INTERVENÇÃO ARQUITETÔNICA

ATELIÊ ABERTO: O RISCO E O RASGO, A CEGUEIRA E O CHÃO

O risco e o rasgo, a cegueira e o chão 

Clara Rovaris, François Muleka, Lais Krucken e Silvia Carvalho 

09/11/2024 – 22/02/2025

 

O risco e o rasgo, a cegueira e o chão 

Clara Rovaris, François Muleka, Lais Krucken e Silvia Carvalho 

Na primeira temporada de montagens de projetos individuais de uma parte do grupo de artistas que partilha os seus processos em debates abertos, Clara Rovaris, François Muleka, Lais Krucken e Silvia Carvalho fornecem elementos para as múltiplas reflexões sobre o tempo presente. A diversidade cromática do chão, pensada em escala cósmica, como quadrados que evocam sistemas universais; a coleta do inapreensível identificada como vestígios da natureza; as confidências criadas a partir de memórias apagadas; assim como a capacidade de gerar encontros em uma casa-comunidade que amplia a representação do sujeito apagado, são alguns dos múltiplos acessos para tecer relações entre a prática de cada artista e o público que visita o Veras. 

Na obra de Clara Rovaris, a memória é percebida em sua constante oscilação entre lembrança e esquecimento. A artista parece implicada em reviver o que ocorre com Funes, o Memorioso, personagem de Borges que dá nome ao texto e se vê preso no dilema entre a recordação absoluta e a impossibilidade de viver o presente. Em sua série Pinturas-confidente Rovaris investiga os labirintos em que a memória se constrói. Fragmentos de lembranças emergem sob a forma de lacunas, testemunhos e confissões. A escrita, nas obras da jovem artista, frequentemente interditada por sobreposições de tintas e rasuras, oscila entre o inteligível e a imaginação, exigindo tempo e recuo para desvendar enigmas perdidos na memória. 
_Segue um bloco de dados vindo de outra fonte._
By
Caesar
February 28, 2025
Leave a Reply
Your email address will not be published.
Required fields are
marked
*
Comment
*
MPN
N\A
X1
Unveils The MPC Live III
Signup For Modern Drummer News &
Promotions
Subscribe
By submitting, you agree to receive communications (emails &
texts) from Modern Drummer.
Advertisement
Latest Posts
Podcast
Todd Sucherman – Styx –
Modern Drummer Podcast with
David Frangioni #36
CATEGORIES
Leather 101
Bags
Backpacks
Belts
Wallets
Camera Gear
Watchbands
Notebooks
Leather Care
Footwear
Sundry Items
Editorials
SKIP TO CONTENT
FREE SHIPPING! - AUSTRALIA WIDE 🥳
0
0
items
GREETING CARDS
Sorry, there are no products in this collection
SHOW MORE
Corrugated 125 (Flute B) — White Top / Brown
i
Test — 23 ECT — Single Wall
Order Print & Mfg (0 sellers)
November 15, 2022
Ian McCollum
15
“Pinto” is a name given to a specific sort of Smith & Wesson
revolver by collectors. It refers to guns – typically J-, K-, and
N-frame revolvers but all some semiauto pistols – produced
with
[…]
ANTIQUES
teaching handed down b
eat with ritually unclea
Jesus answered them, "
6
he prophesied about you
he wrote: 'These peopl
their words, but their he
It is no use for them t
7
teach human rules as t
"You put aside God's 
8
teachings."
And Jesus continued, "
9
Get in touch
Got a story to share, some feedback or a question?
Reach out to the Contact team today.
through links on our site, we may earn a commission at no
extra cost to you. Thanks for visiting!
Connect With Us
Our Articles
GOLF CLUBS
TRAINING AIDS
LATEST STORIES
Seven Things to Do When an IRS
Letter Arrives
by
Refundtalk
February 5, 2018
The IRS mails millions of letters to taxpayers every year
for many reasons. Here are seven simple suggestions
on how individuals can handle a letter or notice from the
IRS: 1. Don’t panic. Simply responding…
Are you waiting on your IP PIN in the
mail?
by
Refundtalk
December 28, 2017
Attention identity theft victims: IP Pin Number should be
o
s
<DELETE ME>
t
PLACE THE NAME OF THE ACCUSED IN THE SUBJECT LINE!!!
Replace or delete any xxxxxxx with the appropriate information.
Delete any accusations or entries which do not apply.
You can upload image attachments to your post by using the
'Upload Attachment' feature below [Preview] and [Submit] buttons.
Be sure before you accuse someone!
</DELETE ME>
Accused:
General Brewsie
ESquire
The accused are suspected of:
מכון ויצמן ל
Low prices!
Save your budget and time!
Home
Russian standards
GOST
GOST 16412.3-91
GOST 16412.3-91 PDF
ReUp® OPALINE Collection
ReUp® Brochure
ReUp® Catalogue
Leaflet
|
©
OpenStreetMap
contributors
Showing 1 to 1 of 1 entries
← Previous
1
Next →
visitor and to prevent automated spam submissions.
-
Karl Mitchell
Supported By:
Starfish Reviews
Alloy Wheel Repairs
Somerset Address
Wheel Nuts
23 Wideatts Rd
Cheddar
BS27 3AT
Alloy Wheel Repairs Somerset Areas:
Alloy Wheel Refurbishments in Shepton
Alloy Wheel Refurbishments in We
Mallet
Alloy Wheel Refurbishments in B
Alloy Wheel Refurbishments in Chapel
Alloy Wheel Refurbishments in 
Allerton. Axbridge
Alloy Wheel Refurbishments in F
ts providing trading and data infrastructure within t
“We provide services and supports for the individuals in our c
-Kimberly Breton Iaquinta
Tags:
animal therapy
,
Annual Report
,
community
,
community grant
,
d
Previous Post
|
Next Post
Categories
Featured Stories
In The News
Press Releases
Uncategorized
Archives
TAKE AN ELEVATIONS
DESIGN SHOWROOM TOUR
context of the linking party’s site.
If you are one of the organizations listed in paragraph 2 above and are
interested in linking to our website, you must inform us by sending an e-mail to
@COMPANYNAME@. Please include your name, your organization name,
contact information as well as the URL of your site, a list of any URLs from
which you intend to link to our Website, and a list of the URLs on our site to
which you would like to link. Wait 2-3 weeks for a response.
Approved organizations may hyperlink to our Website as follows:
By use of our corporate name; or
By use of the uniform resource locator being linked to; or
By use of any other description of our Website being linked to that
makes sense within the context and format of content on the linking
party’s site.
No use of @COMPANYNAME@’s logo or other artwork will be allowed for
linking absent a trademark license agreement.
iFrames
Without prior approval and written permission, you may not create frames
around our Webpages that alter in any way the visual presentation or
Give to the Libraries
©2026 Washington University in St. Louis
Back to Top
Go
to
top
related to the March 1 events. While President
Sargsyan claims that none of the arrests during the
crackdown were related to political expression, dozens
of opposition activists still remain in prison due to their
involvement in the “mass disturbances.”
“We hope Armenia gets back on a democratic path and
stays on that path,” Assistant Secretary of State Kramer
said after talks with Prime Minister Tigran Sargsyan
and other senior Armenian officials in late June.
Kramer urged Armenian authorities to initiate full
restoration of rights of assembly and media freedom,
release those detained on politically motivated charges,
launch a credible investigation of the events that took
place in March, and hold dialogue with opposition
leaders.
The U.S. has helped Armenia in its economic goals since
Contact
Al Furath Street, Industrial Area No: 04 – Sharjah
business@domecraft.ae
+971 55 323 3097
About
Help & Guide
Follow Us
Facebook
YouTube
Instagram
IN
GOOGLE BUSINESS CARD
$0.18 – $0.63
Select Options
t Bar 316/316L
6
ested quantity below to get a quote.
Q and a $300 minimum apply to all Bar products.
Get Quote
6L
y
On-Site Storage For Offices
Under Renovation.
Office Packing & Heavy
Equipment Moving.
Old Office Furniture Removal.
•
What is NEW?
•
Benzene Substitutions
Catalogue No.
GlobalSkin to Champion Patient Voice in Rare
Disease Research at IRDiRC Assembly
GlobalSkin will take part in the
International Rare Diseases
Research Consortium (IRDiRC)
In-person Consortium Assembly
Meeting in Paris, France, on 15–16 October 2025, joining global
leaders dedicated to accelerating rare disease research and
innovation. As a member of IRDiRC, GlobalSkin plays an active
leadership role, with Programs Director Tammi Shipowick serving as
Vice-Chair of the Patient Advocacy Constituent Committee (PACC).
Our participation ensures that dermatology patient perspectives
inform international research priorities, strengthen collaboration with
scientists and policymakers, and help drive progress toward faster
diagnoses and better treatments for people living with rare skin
Extratos de Solo, de Sílvia Carvalho, é um conjunto de pinturas de pequeno formato, composta por quadrados de madeira pintados com pigmentos minerais. A policromia é resultante de um longo processo de contato e coleta de terras plurais, coletadas em estado bruto e convertidas em amostras suaves de pigmentos. A pintura aparece como uma consequência desse processo, que se inicia em caminhadas e aproximações de territórios, unidos pela diversidade e pulsação de terras. Com isso, extrair o solo e fazer de sua vasta diversidade uma constelação é como a artista constrói seu trabalho, que também considera o ensino e a catalogação de minerais como procedimento para a elaboração de sua prática. 

A dança das folhas, o assobio noturno e a ondulação das águas são manifestações de uma presença que não se deixa capturar inteiramente pela visão. No entanto, saias esvoaçantes e cabelos em movimento atestam sua passagem. Interessada por essa presença ausente, Lais Krucken desenvolve a prática de coletar os pequenos rastros deixados pelo vento. Desse modo, o processo elaborado pela artista se torna uma ação contínua e se sobrepõe aos pequenos elementos coletados, em uma busca pela captura de fenômenos cuja essência é anunciar a potência e poesia do invisível. Coletas de vento, neste contexto, propõe uma modalidade perceptiva que altera o modo como lidamos com o imperceptível.   

François Muleka faz confluir seus processos elaborados em campos como as artes visuais, a música e a performance. Em Vida que Cegue, o artista cria o que ele denomina estações de passagem, nas quais o público é convidado a se instalar para pequenos deslocamentos de ideias e relações com a imagem e o saber. A disposição dos elementos heterogêneos em um emaranhado de relações provoca a interação entre os objetos típicos do ambiente doméstico. Juntos, configuram altares, conforme define o artista, renovados por múltiplas linguagens que pensam a cegueira coletiva e os modos de restituir a visão do caminho de dentro.